Why Kakamega Governor Oparanya believes he is ripe for 2022 presidency

Kakamega County Governor Wycliffe Oparanya says he is ready to run for the national seat in 2022.  [Photo by Pius Cheruiyot/Standard]

Buoyed by performance on his last term and what he calls an illustrious political career, Kakamega Governor Wycliffe Oparanya plans to join the crowded race for presidency in 2022.

Mr Oparanya, in an exclusive interview with Sunday Standard, said he will however first seek his ODM party leader Raila Odinga’s blessings.

“I am going to the national table. I must now play national politics and I am ripe, having been an MP, a minister and a governor for two terms. Depending on what Raila tells me, I will be going for presidency,” he says.

The ODM deputy party leader now joins Mombasa Governor Hassan Joho and his Kilifi Amason Kingi who have also declared interest in the State House race.

Keen on ensuring the Orange party remains strong he plans to work with Raila to lock the support base.

The former Planning minister claims that the National Super Alliance (NASA) coalition was ‘dead like a dodo,’ and there was need to popularise it.

Failed to show up

Oparanya further alleges that the opposition coalition died on January 30th when the three NASA principals Kalonzo Musyoka, Musalia Mudavadi and Moses Wetang’ula failed to show up during Raila’s swearing in as the ‘People’s President.’

The Kakamega county boss was categorical that the opposition was living beyond its usefulness and should have dissolved as soon as it failed to win the election last year and the principals go back to the drawing board.

“Everywhere in the world, parties come together for a purpose.
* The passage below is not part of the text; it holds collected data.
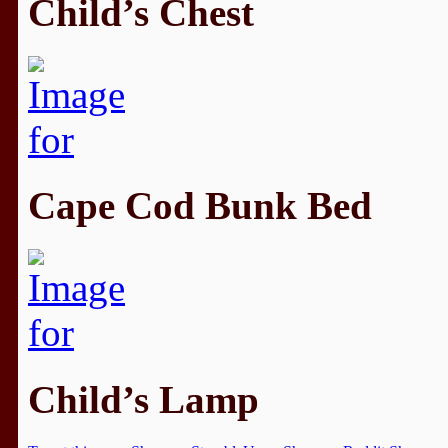
Child’s Chest
Cape Cod Bunk Bed
Child’s Lamp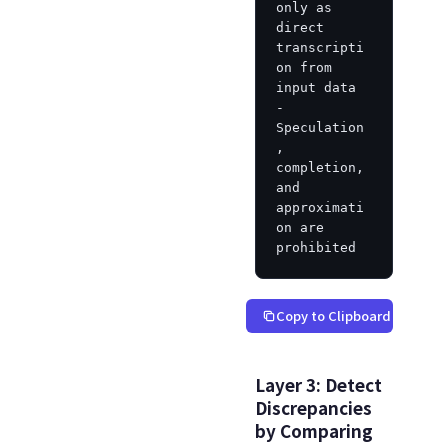
only as 
direct 
transcripti
on from 
input data

- 
Speculation
, 
completion, 
and 
approximati
on are 
prohibited
Copy to Clipboard
Layer 3: Detect
Discrepancies
by Comparing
And that purpose is to get power. As soon as you lose that power, you have to go back to your houses and start restrategising,” Oparanya says.

He says that the individual parties should go back to the drawing board and chart their destinies afresh, make new realignments and bring on board new players who can deliver in 2022. 

People are suffering

“Come next election, you have to look around and ask yourself who you can come together with to get power. This NASA has tended to sit together when they actually lost power. NASA should be dead by now,” he says.

He took a swipe at the other principals for always ‘hanging’ on Raila and blaming him for their political problems instead of charting their own paths.

“This matter of blaming Raila that he never told us about the meeting with Uhuru, but when he told them on the day he was going to be sworn in, where were they?

He says he supports the move by Raila to team up with President Kenyatta to stabilise the country.

“Those of us who are out there in the devolved units of government, we know how people are suffering. We need peace and economic growth so that we are able to harness our opportunities for the benefit of our people and not fighting every day,” he says.